Now, let's examine the forces acting on the hockey puck. There are two forces: the tension in the string pulling towards the center of the circular path, and the gravitational force pulling downwards.
To keep the mass M at rest, the tension in the string must exactly balance its weight (mg). Therefore, we can set up the following equation:
Tension in string = mg
Now, let's consider the forces acting on the hockey puck. The tension in the string provides the necessary centripetal force to keep the puck moving in a circle.
The centripetal force is given by the equation:
Centripetal force = (mass of the puck) x (velocity of the puck)^2 / (radius of the circle)
In this case, the centripetal force is equal to the tension in the string. So we can set up the following equation:
Tension in string = (mass of the puck) x (velocity of the puck)^2 / (radius of the circle)
Since we want to find the speed of the puck, we rearrange and solve for velocity:
(velocity of the puck)^2 = (tension in the string) x (radius of the circle) / (mass of the puck)
Substituting the tension in the string with the weight of mass M (mg), we get:
(velocity of the puck)^2 = (mg) x (radius of the circle) / (mass of the puck)

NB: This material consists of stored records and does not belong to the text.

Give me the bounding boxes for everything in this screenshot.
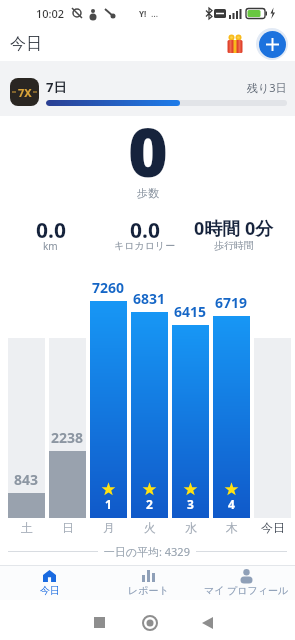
staticText: 今日 [261, 520, 285, 535]
staticText: 4 [228, 496, 235, 512]
staticText: 7260 [92, 278, 125, 297]
staticText: 歩行時間 [214, 239, 254, 252]
button[interactable] [256, 28, 288, 60]
staticText: 歩数 [137, 186, 159, 200]
staticText: 水 [185, 520, 197, 535]
staticText: 土 [21, 520, 33, 535]
staticText: 2 [146, 496, 153, 512]
staticText: 3 [187, 496, 194, 512]
staticText: 火 [144, 520, 156, 535]
staticText: 残り3日 [247, 80, 287, 95]
staticText: 6415 [174, 302, 207, 321]
staticText: 2238 [51, 428, 84, 447]
button[interactable] [142, 615, 158, 631]
staticText: 0 [128, 104, 168, 172]
button[interactable] [227, 34, 243, 53]
staticText: 今日 [10, 34, 42, 54]
staticText: 10:02 [36, 6, 65, 21]
staticText: キロカロリー [114, 239, 176, 252]
staticText: … [151, 7, 159, 19]
button[interactable] [202, 617, 213, 629]
staticText: マイ プロフィール [204, 583, 289, 597]
button[interactable]: 7X [10, 67, 287, 116]
staticText: 木 [226, 520, 238, 535]
staticText: 1 [105, 496, 112, 512]
button[interactable]: 今日 [0, 566, 99, 600]
staticText: 日 [62, 520, 74, 535]
button[interactable]: マイ プロフィール [197, 566, 295, 600]
staticText: 843 [14, 470, 39, 489]
staticText: 0時間 0分 [194, 216, 274, 237]
staticText: 0.0 [36, 216, 66, 237]
staticText: 6719 [215, 293, 248, 312]
staticText: レポート [128, 584, 169, 597]
staticText: km [43, 239, 58, 253]
staticText: 7X [18, 85, 32, 100]
button[interactable]: レポート [99, 566, 197, 600]
staticText: 7日 [46, 78, 67, 96]
staticText: 今日 [40, 584, 60, 597]
staticText: Y! [139, 8, 147, 19]
staticText: 月 [103, 520, 115, 535]
staticText: 0.0 [130, 216, 160, 237]
staticText: 一日の平均: 4329 [98, 544, 196, 559]
staticText: 6831 [133, 289, 166, 308]
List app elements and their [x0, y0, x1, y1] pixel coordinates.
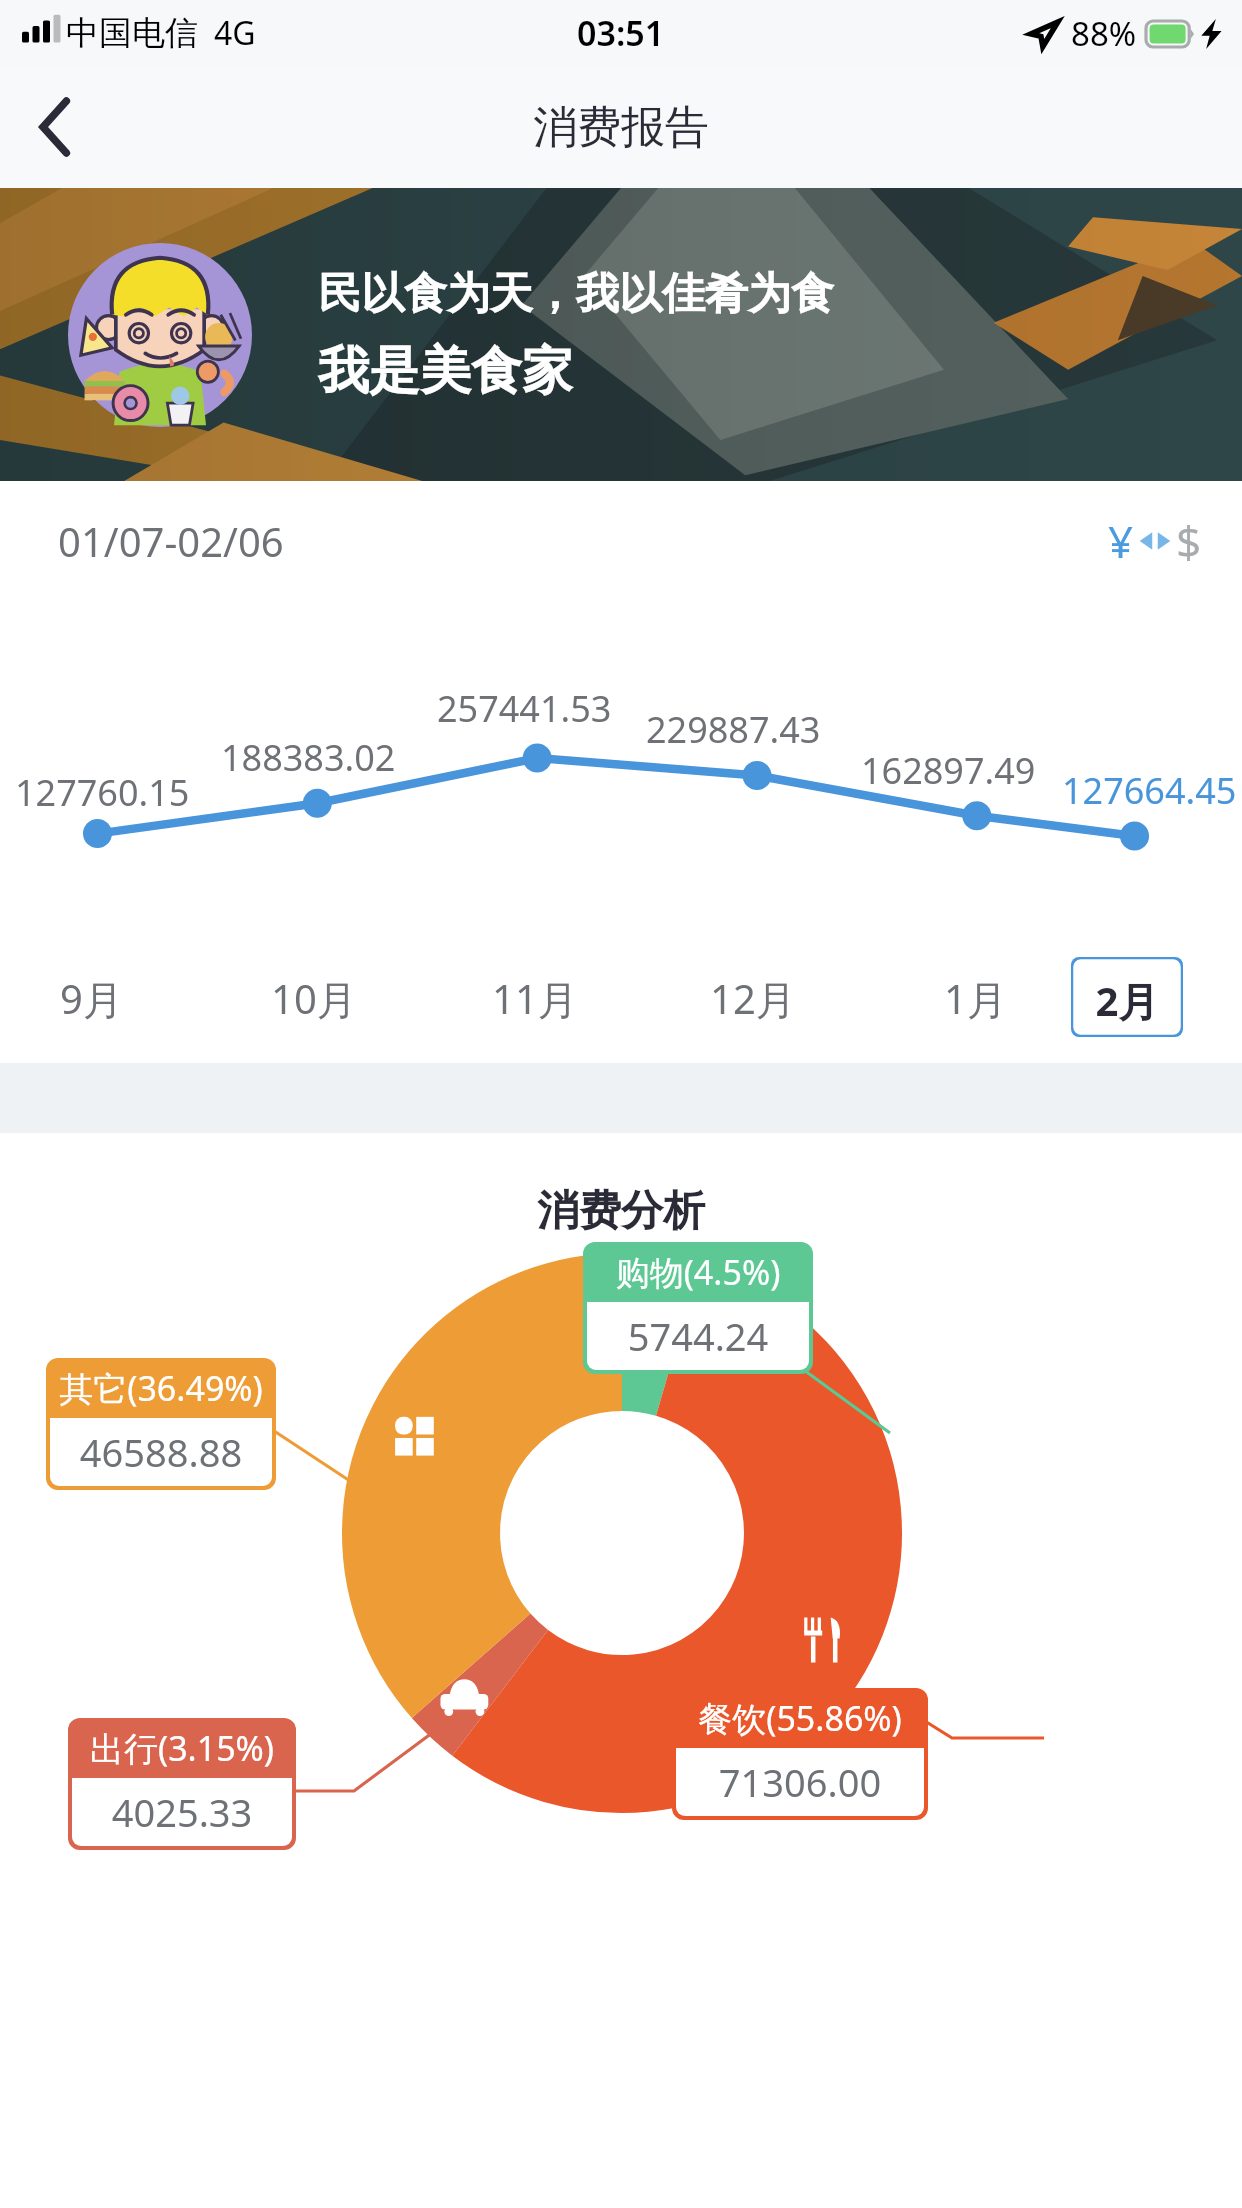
button[interactable]: Back: [0, 72, 110, 182]
staticText: 188383.02: [221, 733, 396, 782]
staticText: 88%: [1071, 11, 1137, 56]
staticText: 购物(4.5%): [593, 1249, 803, 1295]
staticText: 中国电信: [66, 12, 198, 54]
staticText: 5744.24: [595, 1310, 801, 1362]
staticText: 127664.45: [1062, 766, 1237, 815]
staticText: 2月: [1071, 973, 1183, 1037]
staticText: ¥: [1108, 511, 1134, 571]
button[interactable]: 民以食为天，我以佳肴为食: [0, 188, 1242, 481]
staticText: 4025.33: [80, 1786, 284, 1838]
staticText: $: [1176, 511, 1202, 571]
staticText: 消费分析: [0, 1185, 1242, 1238]
staticText: 71306.00: [684, 1756, 916, 1808]
button[interactable]: 餐饮(55.86%): [672, 1688, 928, 1820]
staticText: 162897.49: [861, 746, 1036, 795]
button[interactable]: 1月: [944, 971, 1007, 1026]
button[interactable]: 出行(3.15%): [68, 1718, 296, 1850]
staticText: 46588.88: [58, 1426, 264, 1478]
staticText: 4G: [214, 11, 256, 55]
button[interactable]: 9月: [60, 971, 123, 1026]
button[interactable]: 购物(4.5%): [583, 1242, 813, 1374]
staticText: 03:51: [577, 10, 665, 56]
button[interactable]: 10月: [271, 971, 357, 1026]
staticText: 餐饮(55.86%): [682, 1695, 918, 1741]
staticText: 229887.43: [646, 705, 821, 754]
staticText: 其它(36.49%): [56, 1365, 266, 1411]
button[interactable]: 2月: [1071, 957, 1183, 1037]
staticText: 257441.53: [437, 684, 612, 733]
button[interactable]: 其它(36.49%): [46, 1358, 276, 1490]
button[interactable]: Switch currency: [1100, 503, 1210, 579]
button[interactable]: 11月: [492, 971, 578, 1026]
staticText: 民以食为天，我以佳肴为食: [318, 267, 834, 321]
staticText: 消费报告: [533, 100, 709, 155]
staticText: 127760.15: [15, 768, 190, 817]
button[interactable]: 12月: [710, 971, 796, 1026]
staticText: 我是美食家: [318, 339, 573, 403]
staticText: 出行(3.15%): [78, 1725, 286, 1771]
staticText: 01/07-02/06: [58, 514, 284, 568]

Now we can plug in the given values:
mass of the puck (m) = 120 g = 0.12 kg
radius of the circle (r) = 0.50 m
mass of the hanging mass (M) = 0.50 kg
acceleration due to gravity (g) = 9.8 m/s^2
(velocity of the puck)^2 = (0.50 kg) x (9.8 m/s^2) x (0.50 m) / (0.12 kg)
Simplifying the equation:
(velocity of the puck)^2 = 20.41 m^2/s^2
Taking the square root of both sides:
velocity of the puck = 4.52 m/s
Therefore, the hockey puck must have a speed of 4.52 m/s for the mass M to remain at rest.